Deseo Chef Douglas Rodriguez has earned a following in New York and Miami, and now he brings his Nuevo Latino style to the Southwest. Rodriguez has teamed up with chef de cuisine Mark Dow to create a menu of fanciful seviches, including an Ecuadoran version made with shrimp, avocado and corn nuts, and a Thai-style seviche with tuna, calamari, coconut water and Thai basil. There are also Colombian corn cakes, smoked marlin salad and a lamb pairing of adobo-rubbed chops and potpie (Westin Kierland Resort & Spa, 6902 E. Greenway Pkwy.; 480-624-1000).
élevé At age 29, chef Michael Mishkin has already figured out how to create food that impresses without being needlessly flashy. Take his plump scallops, which he pairs with corn-and-mushroom cannelloni, or his lamb loin, crusted with hazelnuts and served with a romesco sauce. Less-exalted offerings, like the jicama slaw with grilled corn, are outstanding too. Mishkin also creates the pastries, and he's often in the dining room urging skittish diners to try his sweet-basil cheesecake with brandy-soaked strawberries (3118 E. Camelback Rd.; 602-952-0733).
Franco's Italian Caffé Lean economic times forced Franco Fazzuoli to adopt a more toned-down concept here than at his swank Franco's Trattoria, but the quality hasn't suffered.
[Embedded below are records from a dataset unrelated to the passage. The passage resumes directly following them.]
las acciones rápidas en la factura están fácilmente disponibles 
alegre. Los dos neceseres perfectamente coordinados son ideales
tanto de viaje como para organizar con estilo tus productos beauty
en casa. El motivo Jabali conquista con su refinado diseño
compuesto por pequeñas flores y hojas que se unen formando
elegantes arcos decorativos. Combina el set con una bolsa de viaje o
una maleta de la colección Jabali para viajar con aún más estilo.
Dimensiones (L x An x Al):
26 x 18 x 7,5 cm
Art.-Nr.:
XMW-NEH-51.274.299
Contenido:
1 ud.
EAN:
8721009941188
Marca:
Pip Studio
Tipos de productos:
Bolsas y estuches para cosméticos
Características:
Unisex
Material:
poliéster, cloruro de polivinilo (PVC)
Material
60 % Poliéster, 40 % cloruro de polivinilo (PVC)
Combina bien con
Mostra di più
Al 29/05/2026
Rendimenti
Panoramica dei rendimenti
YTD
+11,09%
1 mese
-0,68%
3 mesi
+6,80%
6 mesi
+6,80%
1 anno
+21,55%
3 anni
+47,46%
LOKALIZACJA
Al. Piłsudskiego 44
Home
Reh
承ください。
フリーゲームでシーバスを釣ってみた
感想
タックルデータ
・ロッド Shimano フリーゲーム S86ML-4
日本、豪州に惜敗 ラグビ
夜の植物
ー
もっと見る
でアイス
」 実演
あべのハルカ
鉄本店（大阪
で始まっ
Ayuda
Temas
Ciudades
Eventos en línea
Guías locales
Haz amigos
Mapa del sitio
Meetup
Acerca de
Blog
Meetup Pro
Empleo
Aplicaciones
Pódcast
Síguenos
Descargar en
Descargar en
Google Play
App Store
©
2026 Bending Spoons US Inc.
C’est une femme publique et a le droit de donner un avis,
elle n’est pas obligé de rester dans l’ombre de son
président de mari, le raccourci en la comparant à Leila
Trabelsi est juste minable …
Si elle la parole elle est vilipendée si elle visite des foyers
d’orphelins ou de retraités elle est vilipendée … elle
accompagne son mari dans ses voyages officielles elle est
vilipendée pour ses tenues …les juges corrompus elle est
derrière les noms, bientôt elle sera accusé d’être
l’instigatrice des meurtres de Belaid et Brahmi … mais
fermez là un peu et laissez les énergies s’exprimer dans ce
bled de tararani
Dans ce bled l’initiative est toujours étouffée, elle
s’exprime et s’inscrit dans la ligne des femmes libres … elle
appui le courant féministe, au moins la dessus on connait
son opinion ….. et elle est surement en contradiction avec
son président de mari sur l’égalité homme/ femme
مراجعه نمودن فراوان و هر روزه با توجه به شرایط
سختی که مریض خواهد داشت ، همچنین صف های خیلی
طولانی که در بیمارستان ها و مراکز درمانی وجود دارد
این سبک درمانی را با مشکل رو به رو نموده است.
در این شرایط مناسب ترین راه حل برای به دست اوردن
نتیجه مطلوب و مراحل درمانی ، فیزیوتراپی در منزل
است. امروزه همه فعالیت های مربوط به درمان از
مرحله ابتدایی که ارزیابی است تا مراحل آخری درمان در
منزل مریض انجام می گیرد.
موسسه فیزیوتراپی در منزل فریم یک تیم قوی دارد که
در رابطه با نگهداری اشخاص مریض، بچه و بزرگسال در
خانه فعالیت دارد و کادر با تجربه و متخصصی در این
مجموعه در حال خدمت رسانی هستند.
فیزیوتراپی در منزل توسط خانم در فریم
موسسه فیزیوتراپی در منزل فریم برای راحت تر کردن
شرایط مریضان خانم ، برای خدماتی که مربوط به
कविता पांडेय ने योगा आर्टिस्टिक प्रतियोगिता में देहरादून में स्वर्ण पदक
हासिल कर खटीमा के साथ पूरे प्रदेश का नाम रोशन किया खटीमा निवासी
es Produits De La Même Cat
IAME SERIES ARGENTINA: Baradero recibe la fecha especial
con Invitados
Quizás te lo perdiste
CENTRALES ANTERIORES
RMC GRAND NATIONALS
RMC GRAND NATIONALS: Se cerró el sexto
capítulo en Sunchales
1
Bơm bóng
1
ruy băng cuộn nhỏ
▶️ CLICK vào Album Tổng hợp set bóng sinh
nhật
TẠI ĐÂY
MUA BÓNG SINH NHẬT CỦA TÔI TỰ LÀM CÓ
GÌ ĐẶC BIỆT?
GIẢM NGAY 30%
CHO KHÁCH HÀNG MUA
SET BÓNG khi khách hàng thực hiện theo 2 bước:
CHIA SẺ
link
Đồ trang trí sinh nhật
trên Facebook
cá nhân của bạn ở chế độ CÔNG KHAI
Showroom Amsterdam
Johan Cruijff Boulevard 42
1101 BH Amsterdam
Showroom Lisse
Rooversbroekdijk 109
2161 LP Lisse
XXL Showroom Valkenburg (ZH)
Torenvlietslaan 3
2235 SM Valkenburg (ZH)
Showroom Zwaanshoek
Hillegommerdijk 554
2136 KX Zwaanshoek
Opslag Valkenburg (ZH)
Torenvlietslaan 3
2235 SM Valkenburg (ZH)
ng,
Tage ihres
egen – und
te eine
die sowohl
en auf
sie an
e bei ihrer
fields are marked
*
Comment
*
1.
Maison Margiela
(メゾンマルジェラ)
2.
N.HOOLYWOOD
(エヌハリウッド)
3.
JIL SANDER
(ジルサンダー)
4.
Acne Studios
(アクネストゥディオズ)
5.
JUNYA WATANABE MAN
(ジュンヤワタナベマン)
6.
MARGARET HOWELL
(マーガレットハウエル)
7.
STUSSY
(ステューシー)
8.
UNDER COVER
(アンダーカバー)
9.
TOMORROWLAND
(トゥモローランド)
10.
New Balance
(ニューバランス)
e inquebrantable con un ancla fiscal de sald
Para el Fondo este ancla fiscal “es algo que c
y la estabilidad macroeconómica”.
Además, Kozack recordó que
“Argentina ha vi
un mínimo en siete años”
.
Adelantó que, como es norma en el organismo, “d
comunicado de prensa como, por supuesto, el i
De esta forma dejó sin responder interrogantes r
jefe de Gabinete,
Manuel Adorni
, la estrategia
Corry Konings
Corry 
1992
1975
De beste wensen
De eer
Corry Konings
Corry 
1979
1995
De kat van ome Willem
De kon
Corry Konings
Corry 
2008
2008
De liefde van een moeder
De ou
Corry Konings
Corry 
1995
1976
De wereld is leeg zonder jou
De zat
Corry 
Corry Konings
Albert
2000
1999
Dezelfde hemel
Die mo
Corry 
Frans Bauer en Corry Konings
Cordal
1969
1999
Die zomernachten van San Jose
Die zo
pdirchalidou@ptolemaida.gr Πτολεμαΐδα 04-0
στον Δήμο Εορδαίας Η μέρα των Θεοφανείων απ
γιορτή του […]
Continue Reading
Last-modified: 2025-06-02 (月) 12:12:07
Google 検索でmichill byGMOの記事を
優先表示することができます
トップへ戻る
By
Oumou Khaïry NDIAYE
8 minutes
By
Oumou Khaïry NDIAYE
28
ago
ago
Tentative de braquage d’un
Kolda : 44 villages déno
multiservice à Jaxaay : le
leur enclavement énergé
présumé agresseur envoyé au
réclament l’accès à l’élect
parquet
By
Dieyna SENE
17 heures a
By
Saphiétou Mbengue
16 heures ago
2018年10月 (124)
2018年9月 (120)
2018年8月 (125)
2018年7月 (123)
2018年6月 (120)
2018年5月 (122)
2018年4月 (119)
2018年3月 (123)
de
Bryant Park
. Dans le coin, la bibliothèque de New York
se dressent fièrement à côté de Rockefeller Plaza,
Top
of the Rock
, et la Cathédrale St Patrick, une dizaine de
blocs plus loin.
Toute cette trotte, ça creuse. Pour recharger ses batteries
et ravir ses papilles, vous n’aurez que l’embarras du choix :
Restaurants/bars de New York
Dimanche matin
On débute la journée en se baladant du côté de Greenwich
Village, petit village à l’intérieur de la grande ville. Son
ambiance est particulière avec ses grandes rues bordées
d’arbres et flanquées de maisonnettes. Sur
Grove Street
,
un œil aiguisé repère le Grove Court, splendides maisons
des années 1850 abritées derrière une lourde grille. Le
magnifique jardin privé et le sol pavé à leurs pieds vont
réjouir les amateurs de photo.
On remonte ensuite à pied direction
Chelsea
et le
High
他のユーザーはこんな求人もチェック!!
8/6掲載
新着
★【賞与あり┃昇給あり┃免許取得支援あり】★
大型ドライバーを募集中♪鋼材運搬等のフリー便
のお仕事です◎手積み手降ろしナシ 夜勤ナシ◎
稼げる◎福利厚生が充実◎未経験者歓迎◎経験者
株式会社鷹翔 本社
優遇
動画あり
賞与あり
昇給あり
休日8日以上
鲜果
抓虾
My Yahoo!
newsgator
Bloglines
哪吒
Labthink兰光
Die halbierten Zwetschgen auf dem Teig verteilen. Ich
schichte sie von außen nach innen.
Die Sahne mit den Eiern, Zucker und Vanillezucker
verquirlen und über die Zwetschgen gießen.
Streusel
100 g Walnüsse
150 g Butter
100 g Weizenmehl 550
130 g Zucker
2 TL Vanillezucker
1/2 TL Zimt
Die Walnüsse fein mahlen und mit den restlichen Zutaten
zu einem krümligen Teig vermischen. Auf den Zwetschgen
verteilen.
One specialty is the caramelle, pasta tubes stuffed with veal, chicken and prosciutto. Who's responsible for the scandalously good mascarpone cheesecake? None other than former Arizona governor Fife Symington, who resigned in 1997 after being indicted for loan fraud. A presidential pardon smoothed the way to a career as a pastry chef (2501 E. Camelback Rd.; 602-381-1155).
Top New Bistros
Atlas Bistro The biggest challenge at this BYOB restaurant is figuring out which bottle of wine to bring. Chef Carlos Manriquez combines Southwestern flavors in complex, sophisticated ways, as in his cioppino in a ginger-and-chile-spiked broth, or pasta with a spicy rabbit and veal Bolognese topped with Manchego cheese. The staff at AZ Wine Co. next door is glad to help with the decision. Buy your wine there, and the corkage fee is waived (2515 N. Scottsdale Rd.; 480-990-2433).
Zinc Bistro Chef Matthew Carter brings an unexpected flair to predictable-sounding bistro classics. His impeccable cassoulet is the perfect winter dish; tender grilled entrecote (rib steak) and a lovely artichoke-and-celery-root salad are some of the other happy surprises (15034 N. Scottsdale Rd.; 480-603-0922).
Restaurant With a Mission
Kai An inventive menu of Southwestern dishes like blue corncrusted chicken with chipotle-molasses sweet potatoes, and plantain-crusted pork tenderloin in mole with cactus salsa, is reason enough to love Kai. The restaurant's mission is a bonus. Set in the Gila River Indian Community about 15 minutes south of downtown Phoenix, Kai uses first-rate ingredients supplied by tribal farming communities. Local celebrity chef Janos Wilder consulted on the menu; talented chef de cuisine Sandy Garcia is a member of the San Juan Pueblo tribe (5594 W. Wild Horse Pass Blvd.; 602-225-0100).